Scale is of course critical to ARY’s sustainability. ARY had enrolled sixty thousand as of March 2007, but requires five times that number to become sustainable and offer more comprehensive coverage. Beyond acquisition of new members, retention of existing ones is a major issue, as customers tend not to renew if they have not used their insurance, and many ask for their premiums back, according to a Biocon representative. Overall renewal rates are below 50 percent, compared to 70 percent for traditional insurance firms. ARY is experimenting with measures (e.g., installment payment plans) to improve acquisition and retention.

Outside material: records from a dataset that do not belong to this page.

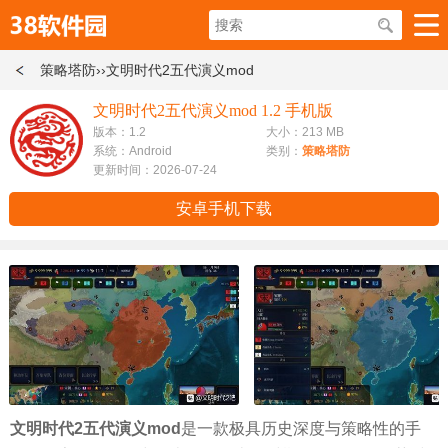
策略塔防
››文明时代2五代演义mod
文明时代2五代演义mod 1.2 手机版
版本：1.2
大小：213 MB
系统：Android
类别：
策略塔防
更新时间：2026-07-24
安卓手机下载
文明时代2五代演义mod
是一款极具历史深度与策略性的手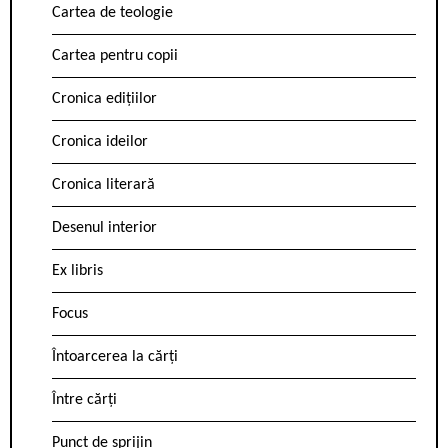
Cartea de teologie
Cartea pentru copii
Cronica edițiilor
Cronica ideilor
Cronica literară
Desenul interior
Ex libris
Focus
Întoarcerea la cărți
Între cărți
Punct de sprijin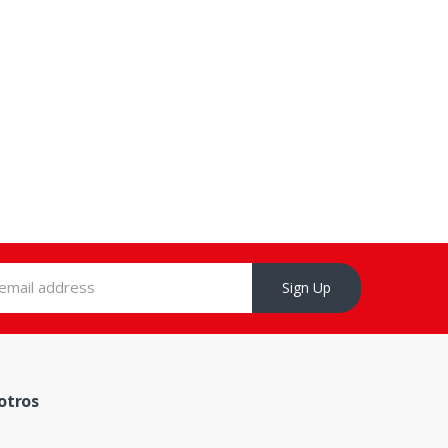
Sign Up
otros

It is clear from these examples that the private sector can play a major role in improving the BOP’s healthcare. But private players will only focus on this segment if it is profitable. Businesses serving the BOP can drive profitability through mutually reinforcing price-performance propositions, education initiatives, and achievement of economies of scale, as Medicine Shoppes and ARY have attempted. Beyond these three pillars, future research could address innovative approaches to psychological healthcare-related barriers, alternative payment/financing structures, and public-private partnerships. But in general, BOP-related healthcare must remain a top priority.